Several key modifications.

  • Each of the \(d\) attributes in \(\mathcal{D}\) is embedded into a \(k\)-dimensional space

  • (1) Random perturbations added to differentiate attributes

  • (2) Modification to input?

    • Training instance \(\tilde{x}_i\)

      • \(d+1\) tokens with dimension \(k\) …. with Label embedding \(\tilde{y}_i \in \mathbb{R}^k\)
    • Test instance \(x^*\)

      • Label is unknown … Employ dummy label to generate the label embedding \(\tilde{y}^*\)

        (e.g., the average label of the training set)

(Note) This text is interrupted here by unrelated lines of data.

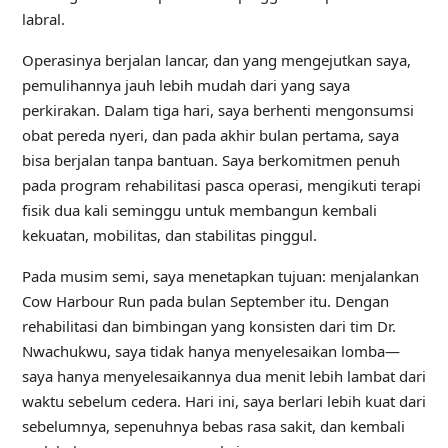
labral.
Operasinya berjalan lancar, dan yang mengejutkan saya,
pemulihannya jauh lebih mudah dari yang saya
perkirakan. Dalam tiga hari, saya berhenti mengonsumsi
obat pereda nyeri, dan pada akhir bulan pertama, saya
bisa berjalan tanpa bantuan. Saya berkomitmen penuh
pada program rehabilitasi pasca operasi, mengikuti terapi
fisik dua kali seminggu untuk membangun kembali
kekuatan, mobilitas, dan stabilitas pinggul.
Pada musim semi, saya menetapkan tujuan: menjalankan
Cow Harbour Run pada bulan September itu. Dengan
rehabilitasi dan bimbingan yang konsisten dari tim Dr.
Nwachukwu, saya tidak hanya menyelesaikan lomba—
saya hanya menyelesaikannya dua menit lebih lambat dari
waktu sebelum cedera. Hari ini, saya berlari lebih kuat dari
sebelumnya, sepenuhnya bebas rasa sakit, dan kembali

    • Shape of input = \((N + 1) \times (d + 1) \times k\)

  • (3) Two types of self-attention

    • Over samples (among the \(N + 1\) instances)
    • Over attributes (among the \(d + 1\) dimensions)
  • Output token ( = test instance’s dummy label \(\tilde{y}^{*}\) )

    • Extracted and mapped to a …
      • (1) \(C\)-class logit for classification
      • (2) Single-value logit for regression.

figure2


Pretraining

Pre-trained on diverse synthetic datasets generated using structural causal models (SCMs)


(4) Remark

(Note that many technical details were omitted from the main paper)

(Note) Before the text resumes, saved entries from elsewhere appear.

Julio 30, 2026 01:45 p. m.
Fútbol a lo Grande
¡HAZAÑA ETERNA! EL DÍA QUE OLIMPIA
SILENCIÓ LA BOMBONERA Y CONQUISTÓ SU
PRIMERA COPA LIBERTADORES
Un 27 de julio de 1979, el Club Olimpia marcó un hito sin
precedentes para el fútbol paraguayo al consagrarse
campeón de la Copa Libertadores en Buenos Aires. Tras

Example) Use of randomized tokens was documented in the supplementary material and code


4. Comprehensive Evaluation of TabPFN v2

Extend TabPFN v2’s evaluation (beyond the original set of datasets) to over 300!

  • Much broader range of domains, attributes, scales, dimensionalities, and tasks



(1) Setups

Benchmark from [76]

  • 120 binary classification
  • 80 multi-class classification
  • 100 regression


Issues

  • Mislabeled data
  • Redundancies from overlapping dataset


Split

  • Out of the 300 datasets,
  • 27 belong to the validation set used for checkpoint selection in TabPFN v2

\(\rightarrow\) To avoid evaluation bias, we exclude these datasets and report results on the remaining 273 datasets.


Each dataset is randomly split into training, validation, and test partitions in a 64%/16%/20% ratio!


TabPFN v2

  • Predicts test set labels directly using ICL

    (w/o any additional parameter or hyperparameter tuning)


Metrics

  • 15 random seeds ( report the average performance )
  • Classification = Acc.
    • with more than 10 classes: Error-Correcting Output Codes (ECOC)
  • Regression = RMSE


(2) Strengths of TabPFN v2

  • Baseline: 26 representative tabular methods

  • Test: Statistical significance test (Wilcoxon-Holm test) .. Figure 1 (right)

  • Results: Consistently outperforms both ..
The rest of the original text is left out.